Российская классика в Россию же и возвращалась, тщательно изученная за кордоном, где происходила нормальная литературная жизнь, не связанная державными предписаниями и поощрениями.
Тех, кто прорезался в “Юности” при Катаеве, влекла, конечно, и тогдашняя запрещенность примет иностранной жизни.
Кто-то и малым довольствовался.
Юлиана Семенова, когда он работал в “Комсомольской правде”, осенило, в чем он признался Юре Зерчанинову, ушедшему из газеты в “Юность”: сочинив репортаж из милиции в хемингуэевской манере, взорвешь газетный стереотип.
Кое-кто из писателей (Василий Аксенов, например), вдохновившись Сэлинджером, претендовал на то, чтобы не газетные взрывать стереотипы, а стереотипы той жизни, какой жили, в надежде отвоевать для себя необходимое пространство у ослабившей на мгновение узду власти.
Бродский попросил работавшего на “Свободе” Сергея Довлатова ксерокопировать для него годовые содержания журнала “Юность” лет за десять или двенадцать.

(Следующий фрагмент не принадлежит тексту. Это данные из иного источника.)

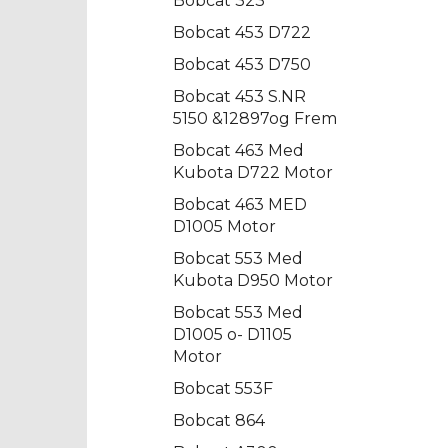
Bobcat 323
Bobcat 453 D722
Bobcat 453 D750
Bobcat 453 S.NR
5150 &12897og Frem
Bobcat 463 Med
Kubota D722 Motor
Bobcat 463 MED
D1005 Motor
Bobcat 553 Med
Kubota D950 Motor
Bobcat 553 Med
D1005 o- D1105
Motor
Bobcat 553F
Bobcat 864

Но, изучив ксерокс, сказал, что ничего для себя интересного не нашел.
Я далеко не так строг, как Бродский, — и примерно в то же самое время пытался перечесть десятка два номеров “Юности” за катаевские годы, — но ничто уже не увлекло меня так, как увлекало в пятнадцать-шестнадцать лет. Все показалось наивным и элементарным.
И все же я пожалел, что ничего не сочинял еще в пору, когда “Юностью” руководил Валентин Петрович Катаев.
Что же до подражания, то упрек в нем писателя писателю слышать странно.
Прямо с натуры никто не сочиняет. Разве что неизвестные мне графоманы. Но графоманов за самобытность никто никогда не хвалит — даже если она и существует (у гипотетических графоманов), никто из критиков не доберется до нее, не имея ориентиров в уже прочитанных ими книгах.
Кто, скажите, литературнее деревенщиков, чье почвенное могущество у критиков и литературоведов никогда не вызывает сомнения? Тем более что иностранцев учителями они, деревенщики, вслух никогда не признают.
Вообще-то мне, читающему мало, очень бы хотелось поверить, что возможна самобытность, возникшая из незнания образцов. Но нет у меня пока подтверждений такого рода самобытности.
Валентин Петрович знал по личному опыту, что индивидуальность в искушениях подражания крепнет, а тех, кто в подражателях останется, жалеть не стоит.
Он сам, и рано, выбрался из-под Бунина. Две-три бунинские фразы из “Растратчиков” (моим отцом придирчиво подчеркнутые красно-синим карандашом) не в счет.
Пьяный Олеша уверял в “Национале” преданных слушателей, что это он, Олеша, редактировал катаевских “Растратчиков”. Сомневаюсь — в “Растратчиках” если и есть следы, то это следы освобождения от прежних влияний.
Неожиданные нарекания у части публики вызвал “Алмазный мой венец” — талантливый перевертыш привычных представлений о том, какими должны быть мемуары, в каком тоне следует говорить о фигурах общеизвестных (хотя в начале восьмидесятых не так-то и много мы знали о Мандельштаме, например).